→ TASK GOAL:
Could you return every record below word for word, leaving out the pictures?

Saved data entries:
++++++++

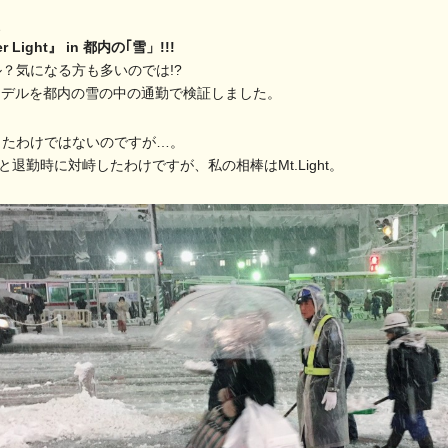
、
r Light』 in
都内の｢雪」!!!
？気になる方も多いのでは!?
看板モデルを都内の雪の中の通勤で検証しました。
したわけではないのですが…。
と退勤時に対峙したわけですが、私の相棒はMt.Light。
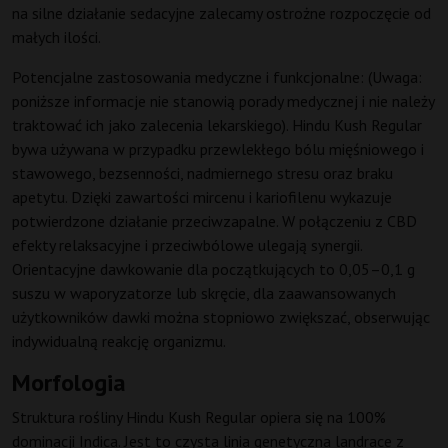
na silne działanie sedacyjne zalecamy ostrożne rozpoczęcie od
małych ilości.
Potencjalne zastosowania medyczne i funkcjonalne: (Uwaga:
poniższe informacje nie stanowią porady medycznej i nie należy
traktować ich jako zalecenia lekarskiego). Hindu Kush Regular
bywa używana w przypadku przewlekłego bólu mięśniowego i
stawowego, bezsenności, nadmiernego stresu oraz braku
apetytu. Dzięki zawartości mircenu i kariofilenu wykazuje
potwierdzone działanie przeciwzapalne. W połączeniu z CBD
efekty relaksacyjne i przeciwbólowe ulegają synergii.
Orientacyjne dawkowanie dla początkujących to 0,05–0,1 g
suszu w waporyzatorze lub skręcie, dla zaawansowanych
użytkowników dawki można stopniowo zwiększać, obserwując
indywidualną reakcję organizmu.
Morfologia
Struktura rośliny Hindu Kush Regular opiera się na 100%
dominacji Indica. Jest to czysta linia genetyczna landrace z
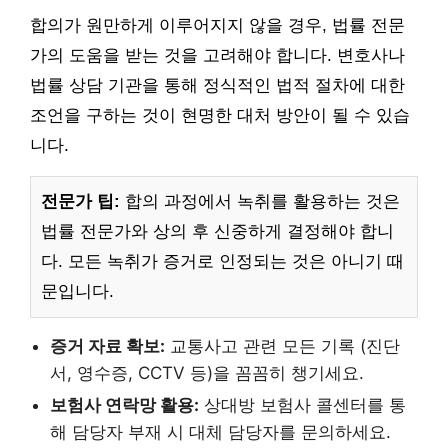
합의가 원만하게 이루어지지 않을 경우, 법률 전문
가의 도움을 받는 것을 고려해야 합니다. 변호사나
법률 상담 기관을 통해 정식적인 법적 절차에 대한
조언을 구하는 것이 현명한 대처 방안이 될 수 있습
니다.
전문가 팁:
합의 과정에서 녹취를 활용하는 것은
법률 전문가와 상의 후 신중하게 결정해야 합니
다. 모든 녹취가 증거로 인정되는 것은 아니기 때
문입니다.
증거 자료 확보:
교통사고 관련 모든 기록 (진단
서, 영수증, CCTV 등)을 꼼꼼히 챙기세요.
보험사 연락망 활용:
상대방 보험사 콜센터를 통
해 담당자 부재 시 대체 담당자를 문의하세요.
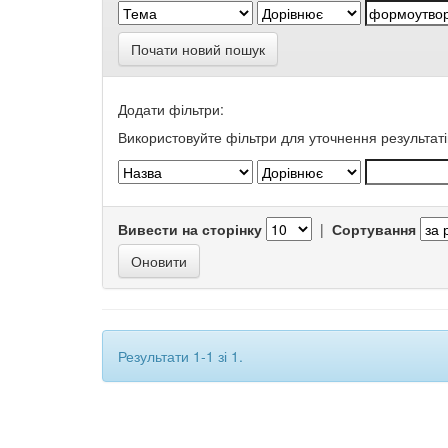
Почати новий пошук
Додати фільтри:
Використовуйте фільтри для уточнення результаті
Вивести на сторінку
|
Сортування
Результати 1-1 зі 1.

++++++++

→ TASK SOLUTION:
、
r Light』 in
都内の｢雪」!!!
？気になる方も多いのでは!?
看板モデルを都内の雪の中の通勤で検証しました。
したわけではないのですが…。
と退勤時に対峙したわけですが、私の相棒はMt.Light。
na silne działanie sedacyjne zalecamy ostrożne rozpoczęcie od
małych ilości.
Potencjalne zastosowania medyczne i funkcjonalne: (Uwaga:
poniższe informacje nie stanowią porady medycznej i nie należy
traktować ich jako zalecenia lekarskiego). Hindu Kush Regular
bywa używana w przypadku przewlekłego bólu mięśniowego i
stawowego, bezsenności, nadmiernego stresu oraz braku
apetytu. Dzięki zawartości mircenu i kariofilenu wykazuje
potwierdzone działanie przeciwzapalne. W połączeniu z CBD
efekty relaksacyjne i przeciwbólowe ulegają synergii.
Orientacyjne dawkowanie dla początkujących to 0,05–0,1 g
suszu w waporyzatorze lub skręcie, dla zaawansowanych
użytkowników dawki można stopniowo zwiększać, obserwując
indywidualną reakcję organizmu.
Morfologia
Struktura rośliny Hindu Kush Regular opiera się na 100%
dominacji Indica. Jest to czysta linia genetyczna landrace z
합의가 원만하게 이루어지지 않을 경우, 법률 전문
가의 도움을 받는 것을 고려해야 합니다. 변호사나
법률 상담 기관을 통해 정식적인 법적 절차에 대한
조언을 구하는 것이 현명한 대처 방안이 될 수 있습
니다.
전문가 팁:
합의 과정에서 녹취를 활용하는 것은
법률 전문가와 상의 후 신중하게 결정해야 합니
다. 모든 녹취가 증거로 인정되는 것은 아니기 때
문입니다.
증거 자료 확보:
교통사고 관련 모든 기록 (진단
서, 영수증, CCTV 등)을 꼼꼼히 챙기세요.
보험사 연락망 활용:
상대방 보험사 콜센터를 통
해 담당자 부재 시 대체 담당자를 문의하세요.
Почати новий пошук
Додати фільтри:
Використовуйте фільтри для уточнення результаті
Вивести на сторінку
|
Сортування
Результати 1-1 зі 1.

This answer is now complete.